He leído con mucho interés el artículo de Chesterton “El restablecimiento de la filosofía ¿por qué?” publicado por el Consejo Editorial de Know Square en esta misma plataforma y la primera reflexión que me ha provocado es su actualidad –salvando, como es lógico, algunos rasgos distintivos de la personalidad del autor y su época- un siglo después. En efecto, hoy, tal vez más que nunca, el discurso dominante nos insta a ser prácticos, a dejar de pensar en pájaros y flores, a actuar con pragmatismo para sobrevivir en este mundo convulso. Pero, ¿qué oculta, hoy como ayer, este discurso?
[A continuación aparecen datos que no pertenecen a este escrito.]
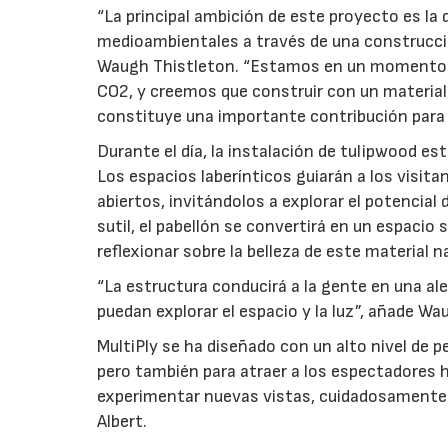
“La principal ambición de este proyecto es l
medioambientales a través de una construcci
Waugh Thistleton. “Estamos en un momento de
CO2, y creemos que construir con un material
constituye una importante contribución para 
Durante el día, la instalación de tulipwood es
Los espacios laberínticos guiarán a los visitan
abiertos, invitándolos a explorar el potencial
sutil, el pabellón se convertirá en un espacio 
reflexionar sobre la belleza de este material n
“La estructura conducirá a la gente en una ale
puedan explorar el espacio y la luz”, añade Wa
MultiPly se ha diseñado con un alto nivel de pe
pero también para atraer a los espectadores ha
experimentar nuevas vistas, cuidadosamente 
Albert.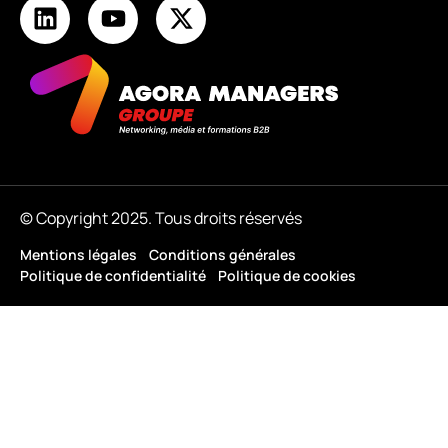
© Copyright 2025. Tous droits réservés
Mentions légales
Conditions générales
Politique de confidentialité
Politique de cookies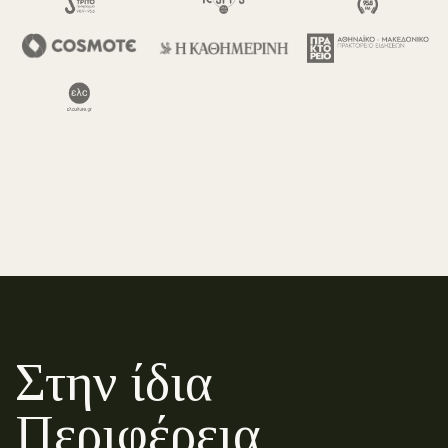
Στην ίδια
Περιφέρεια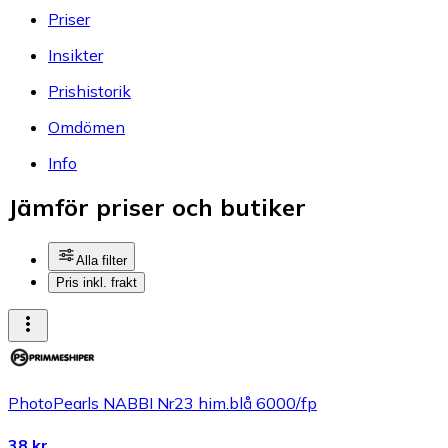
Priser
Insikter
Prishistorik
Omdömen
Info
Jämför priser och butiker
Alla filter
Pris inkl. frakt
PhotoPearls NABBI Nr23 him.blå 6000/fp
38 kr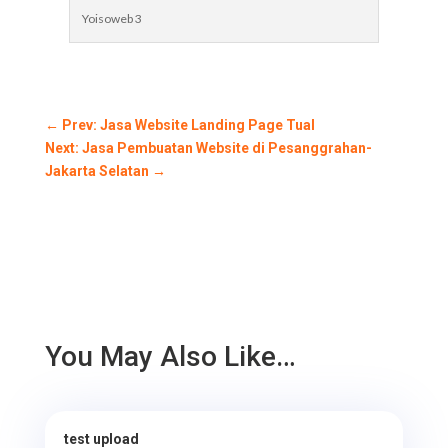
Yoisoweb 3
←
Prev: Jasa Website Landing Page Tual
Next: Jasa Pembuatan Website di Pesanggrahan-
Jakarta Selatan
→
You May Also Like…
test upload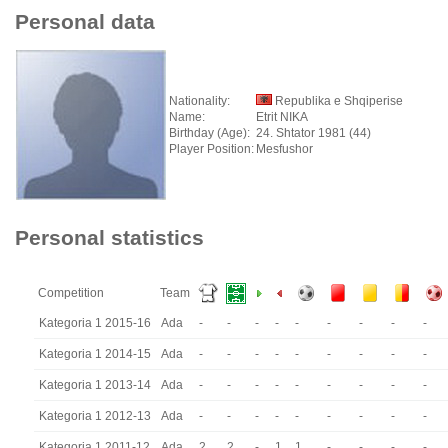
Personal data
Nationality:
Republika e Shqiperise
Name:
Etrit NIKA
Birthday (Age):
24. Shtator 1981 (44)
Player Position:
Mesfushor
Personal statistics
Competition
Team
Kategoria 1 2015-16
Ada
-
-
-
-
-
-
-
-
-
Kategoria 1 2014-15
Ada
-
-
-
-
-
-
-
-
-
Kategoria 1 2013-14
Ada
-
-
-
-
-
-
-
-
-
Kategoria 1 2012-13
Ada
-
-
-
-
-
-
-
-
-
Kategoria 1 2011-12
Ada
2
2
-
1
1
-
-
-
-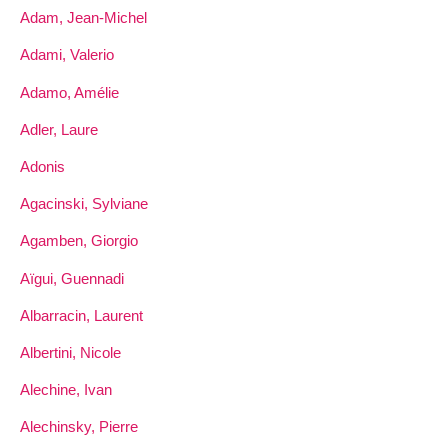
Adam, Jean-Michel
Adami, Valerio
Adamo, Amélie
Adler, Laure
Adonis
Agacinski, Sylviane
Agamben, Giorgio
Aïgui, Guennadi
Albarracin, Laurent
Albertini, Nicole
Alechine, Ivan
Alechinsky, Pierre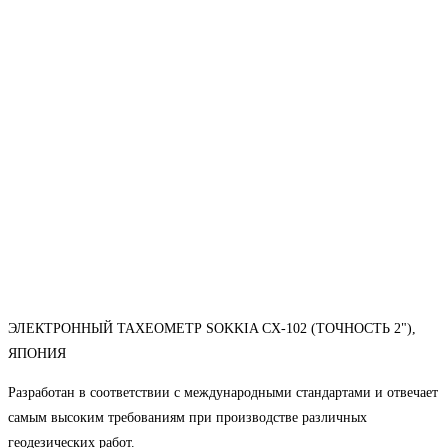
ЭЛЕКТРОННЫЙ ТАХЕОМЕТР SOKKIA CX-102 (ТОЧНОСТЬ 2"),
ЯПОНИЯ
Разработан в соответствии с международными стандартами и отвечает
самым высоким требованиям при производстве различных
геодезических работ.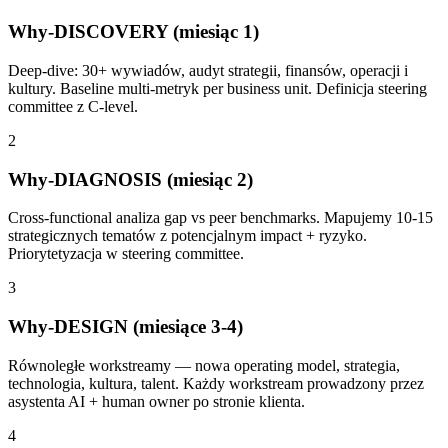
Why-DISCOVERY (miesiąc 1)
Deep-dive: 30+ wywiadów, audyt strategii, finansów, operacji i
kultury. Baseline multi-metryk per business unit. Definicja steering
committee z C-level.
2
Why-DIAGNOSIS (miesiąc 2)
Cross-functional analiza gap vs peer benchmarks. Mapujemy 10-15
strategicznych tematów z potencjalnym impact + ryzyko.
Priorytetyzacja w steering committee.
3
Why-DESIGN (miesiące 3-4)
Równoległe workstreamy — nowa operating model, strategia,
technologia, kultura, talent. Każdy workstream prowadzony przez
asystenta AI + human owner po stronie klienta.
4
La llamada a ser prácticos implica el recurso a la repetición, a reproducir lo existente, a no cuestionarlo. En la medida en que renunciamos a la interpretación, a la conceptualización, estamos condenados a vagar en más de lo mismo sin ser capaces de encontrar sentido, significado. Y, en consecuencia, a la impotencia frente a lo establecido, frente a lo ordenado como una segunda naturaleza que nos determina. Pero, ¿qué es lo que queda velado en este llamamiento? Sencillamente, la naturaleza del Poder.
Esto no es, ni mucho menos, nuevo en la historia: El nacimiento de la filosofía (y, con ella, de nuestra cultura) en Grecia ya representó un desafío a los dioses a través de la potencia de constituir conceptos de los hombres. Pero no podemos olvidar las milenarias etapas en las que la humanidad ha estado atrapada por la sobredeterminación de las religiones y de los poderes soberanos derivados: sólo tenía sentido el pragmatismo, ya que el sentido estaba predeterminado; en consecuencia, la labor del ser consistía en adaptarse a lo ordenado con la esperanza de otra vida en la Eternidad.
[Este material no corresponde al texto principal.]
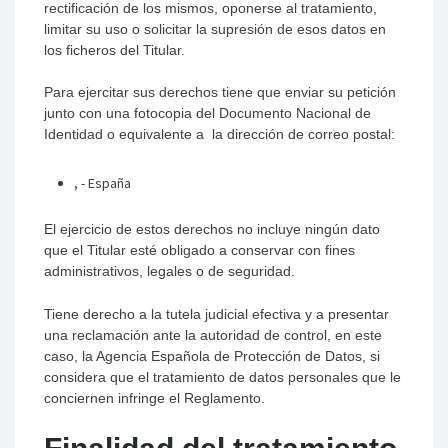
rectificación de los mismos, oponerse al tratamiento,
limitar su uso o solicitar la supresión de esos datos en
los ficheros del Titular.
Para ejercitar sus derechos tiene que enviar su petición
junto con una fotocopia del Documento Nacional de
Identidad o equivalente a la dirección de correo postal:
, - España
El ejercicio de estos derechos no incluye ningún dato
que el Titular esté obligado a conservar con fines
administrativos, legales o de seguridad.
Tiene derecho a la tutela judicial efectiva y a presentar
una reclamación ante la autoridad de control, en este
caso, la Agencia Española de Protección de Datos, si
considera que el tratamiento de datos personales que le
conciernen infringe el Reglamento.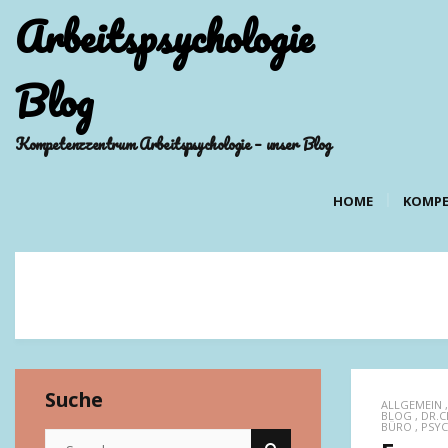
Arbeitspsychologie
Blog
Kompetenzzentrum Arbeitspsychologie – unser Blog
HOME
KOMPE
Suche
ALLGEMEIN
BLOG
,
DR.C
BÜRO
,
PSY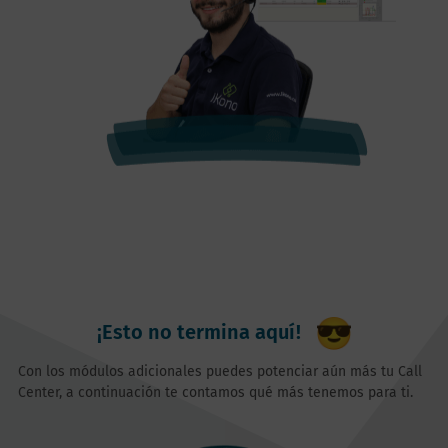
¡Esto no termina aquí!
Con los módulos adicionales puedes potenciar aún más tu Call
Center, a continuación te contamos qué más tenemos para ti.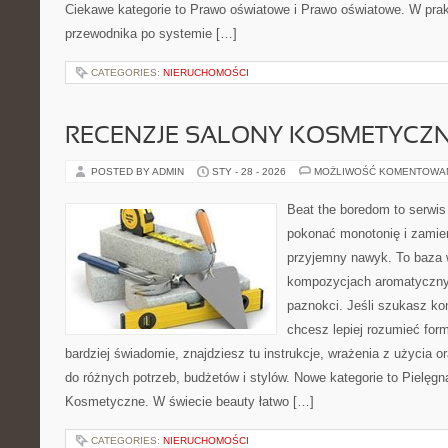
Ciekawe kategorie to Prawo oświatowe i Prawo oświatowe. W prakt
przewodnika po systemie […]
CATEGORIES:
NIERUCHOMOŚCI
RECENZJE SALONY KOSMETYCZ
POSTED BY ADMIN
STY - 28 - 2026
MOŻLIWOŚĆ KOMENTOWA
Beat the boredom to serwis
pokonać monotonię i zamie
przyjemny nawyk. To baza 
kompozycjach aromatycznyc
paznokci. Jeśli szukasz k
chcesz lepiej rozumieć form
bardziej świadomie, znajdziesz tu instrukcje, wrażenia z użycia
do różnych potrzeb, budżetów i stylów. Nowe kategorie to Pielęgn
Kosmetyczne. W świecie beauty łatwo […]
CATEGORIES:
NIERUCHOMOŚCI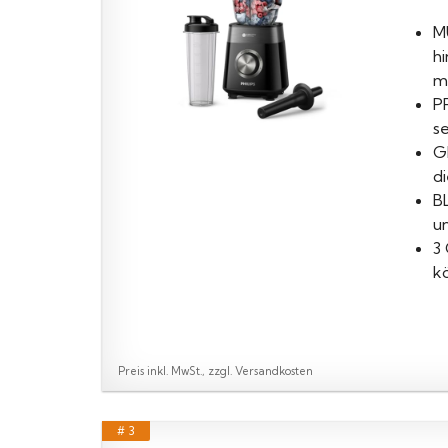
M
h
me
P
s
G
d
B
u
3
k
Preis inkl. MwSt., zzgl. Versandkosten
# 3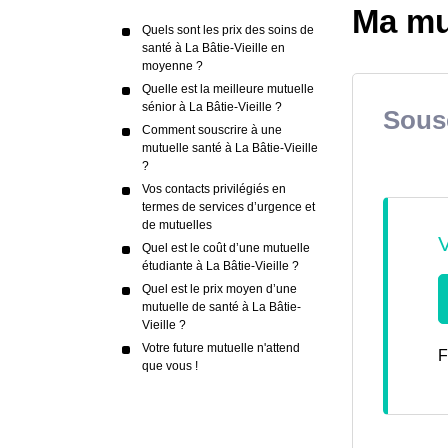
Ma mut
Quels sont les prix des soins de
santé à La Bâtie-Vieille en
moyenne ?
Quelle est la meilleure mutuelle
sénior à La Bâtie-Vieille ?
Sousc
Comment souscrire à une
mutuelle santé à La Bâtie-Vieille
?
Vos contacts privilégiés en
termes de services d’urgence et
de mutuelles
Quel est le coût d’une mutuelle
étudiante à La Bâtie-Vieille ?
Quel est le prix moyen d’une
mutuelle de santé à La Bâtie-
Vieille ?
Votre future mutuelle n'attend
F
que vous !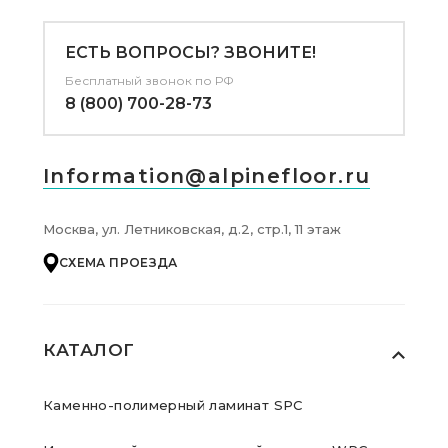
ЕСТЬ ВОПРОСЫ? ЗВОНИТЕ!
Бесплатный звонок по РФ
8 (800) 700-28-73
Information@alpinefloor.ru
Москва, ул. Летниковская, д.2, стр.1, 11 этаж
СХЕМА ПРОЕЗДА
КАТАЛОГ
Каменно-полимерный ламинат SPC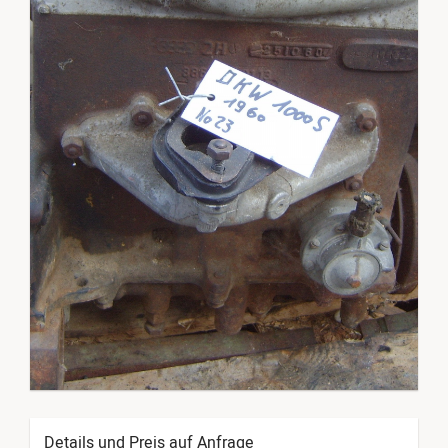
Details und Preis auf Anfrage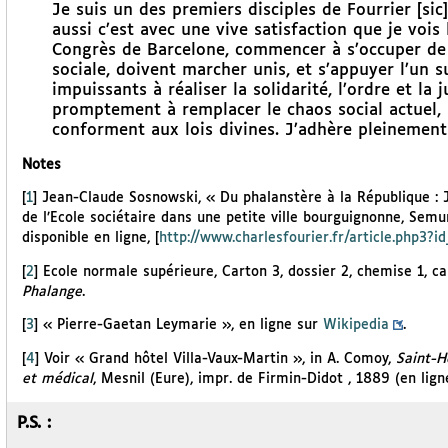
Je suis un des premiers disciples de Fourrier [sic
aussi c’est avec une vive satisfaction que je vo
Congrès de Barcelone, commencer à s’occuper de la
sociale, doivent marcher unis, et s’appuyer l’un su
impuissants à réaliser la solidarité, l’ordre et la j
promptement à remplacer le chaos social actuel, 
conforment aux lois divines. J’adhère pleinement a
Notes
[
1
]
Jean-Claude Sosnowski, « Du phalanstère à la République : J
de l’Ecole sociétaire dans une petite ville bourguignonne, Semu
disponible en ligne, [
http://www.charlesfourier.fr/article.php3?i
[
2
]
Ecole normale supérieure, Carton 3, dossier 2, chemise 1, 
Phalange
.
[
3
]
« Pierre-Gaetan Leymarie », en ligne sur
Wikipedia
.
[
4
]
Voir « Grand hôtel Villa-Vaux-Martin », in A. Comoy,
Saint-H
et médical
, Mesnil (Eure), impr. de Firmin-Didot , 1889 (en lig
P.S. :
El problema que subyace al debate de lo práctico frente a lo teórico (o, más exactamente, a lo filosófico en su sentido más genuino) es, precisamente, que el rostro del Poder no debe ser desvelado (como el nombre de Dios no debe ser pronunciado, es el Innombrable): su “naturaleza” debe permanecer oculta a los ojos de los súbditos. Nada de extraño tiene, pues, que la quema de libros y, eventualmente, de sus autores, esté inscripta en nuestra tradición cultural con evidente arraigo.
Y este fenómeno es, si cabe, mucho más evidente en las corrientes dominantes del management moderno (con algunas honrosas excepciones): la apelación al pragmatismo [1] para obtener resultados excluye cualquier consideración teórica sólida en torno a la lógica que subyace al sistema. Esta se considera cuasinatural, como un dato ya establecido desde siempre y para siempre, por lo que no cabe más que girar en torno a ella. ¿Cómo, si no, cabe preguntarnos, hemos podido desembocar en esta situación crítica de emergencia planetaria?
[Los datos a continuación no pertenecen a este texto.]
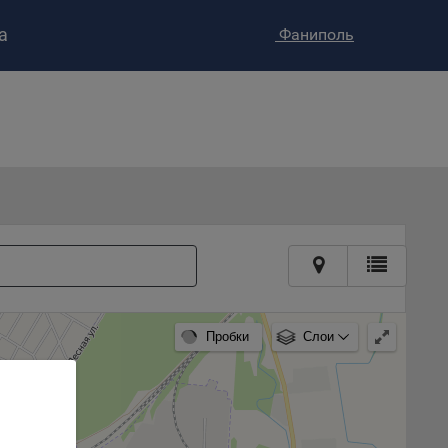
а
Фаниполь
ство»
)
ке и
анных.
е
и
ее –
т
Пробки
Слои
вать
е
вий,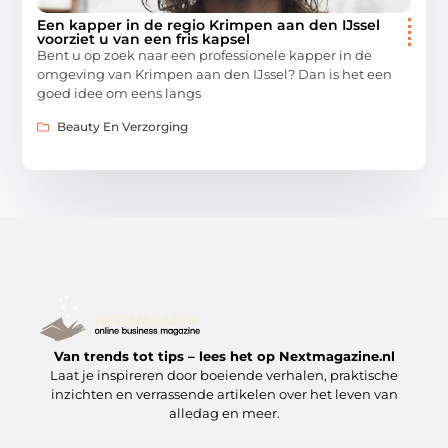
Een kapper in de regio Krimpen aan den IJssel
voorziet u van een fris kapsel
Bent u op zoek naar een professionele kapper in de
omgeving van Krimpen aan den IJssel? Dan is het een
goed idee om eens langs
Beauty En Verzorging
Van trends tot tips – lees het op Nextmagazine.nl
Laat je inspireren door boeiende verhalen, praktische
inzichten en verrassende artikelen over het leven van
alledag en meer.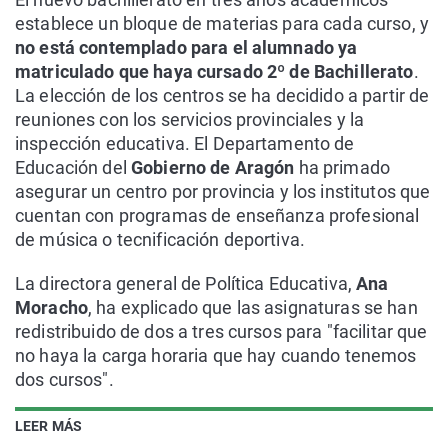
establece un bloque de materias para cada curso, y
no está contemplado para el alumnado ya
matriculado que haya cursado 2º de Bachillerato
.
La elección de los centros se ha decidido a partir de
reuniones con los servicios provinciales y la
inspección educativa. El Departamento de
Educación del
Gobierno de Aragón
ha primado
asegurar un centro por provincia y los institutos que
cuentan con programas de enseñanza profesional
de música o tecnificación deportiva.
La directora general de Política Educativa,
Ana
Moracho
, ha explicado que las asignaturas se han
redistribuido de dos a tres cursos para "facilitar que
no haya la carga horaria que hay cuando tenemos
dos cursos".
LEER MÁS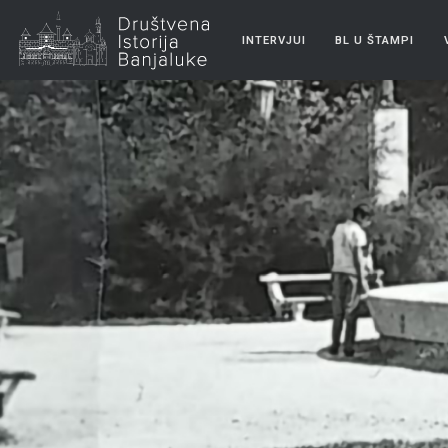
INTERVJUI
BL U ŠTAMPI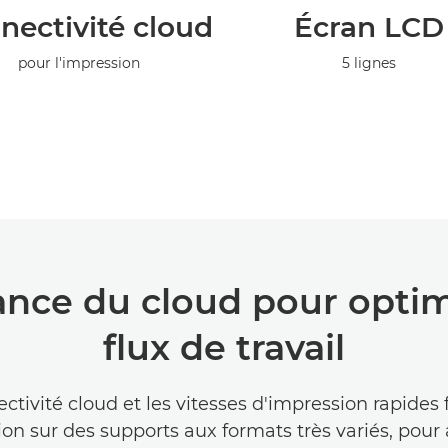
nectivité cloud
Écran LCD
pour l'impression
5 lignes
ance du cloud pour optimi
flux de travail
ctivité cloud et les vitesses d'impression rapides f
ion sur des supports aux formats très variés, pour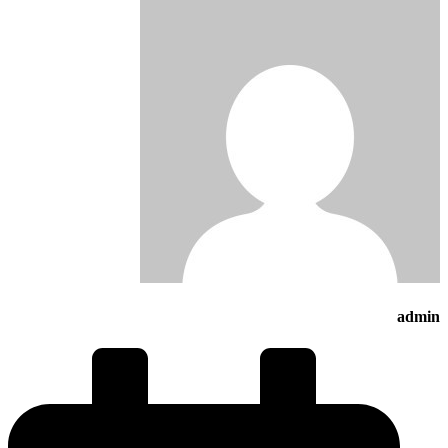
admin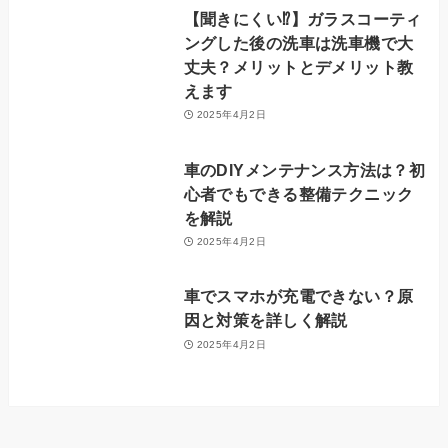
【聞きにくい⁉️】ガラスコーティ
ングした後の洗車は洗車機で大
丈夫？メリットとデメリット教
えます
2025年4月2日
車のDIYメンテナンス方法は？初
心者でもできる整備テクニック
を解説
2025年4月2日
車でスマホが充電できない？原
因と対策を詳しく解説
2025年4月2日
Esta impotencia teórica para indagar en la lógica que subyace al sistema y a sus discursos tiene un cierto correlato en la muy frecuente apelación al pensamiento sistémico como solución universal. Es decir, no se cuestiona la lógica que sustenta al sistema, sino que se trata de modificar sus componentes (parcialmente) para ver si así puede funcionar más armónicamente: ahí se inscriben multitud de modas del management como, entre otras muchas, la calidad total, el liderazgo, la gestión del conocimiento, la inteligencia emocional, etc.
Ya Gödel demostró, refiriéndose a las matemáticas, la incompletud de todo sistema lógico: siempre hay un axioma que no puede ser demostrado, y que, en consecuencia, puede ser falso. En efecto, todo sistema contiene alguna brecha, o, más exactamente, algo excesivo que no puede contener y que tiende a transformarlo en su manifestación (nótese que, de otra forma, el sistema giraría eternamente sobre sí mismo).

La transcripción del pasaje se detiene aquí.